• [EXERCISE INSTRUCTIONS]
Which lines in the data below contain the string "nhân"? Show each one.

◆ ◆ ◆ ◆ ◆ ◆ ◆

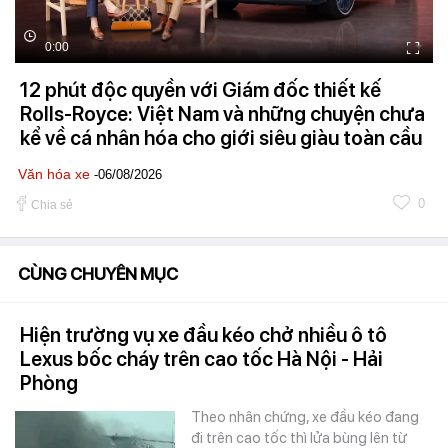
0:00
12 phút độc quyền với Giám đốc thiết kế
Rolls-Royce: Việt Nam và những chuyện chưa
kể về cá nhân hóa cho giới siêu giàu toàn cầu
Văn hóa xe
-06/08/2026
0
Chia sẻ
CÙNG CHUYÊN MỤC
Hiện trường vụ xe đầu kéo chở nhiều ô tô
Lexus bốc cháy trên cao tốc Hà Nội - Hải
Phòng
Theo nhân chứng, xe đầu kéo đang
đi trên cao tốc thì lửa bùng lên từ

◆ ◆ ◆ ◆ ◆ ◆ ◆

• [PROBLEM SOLUTION]
kể về cá nhân hóa cho giới siêu giàu toàn cầu
Theo nhân chứng, xe đầu kéo đang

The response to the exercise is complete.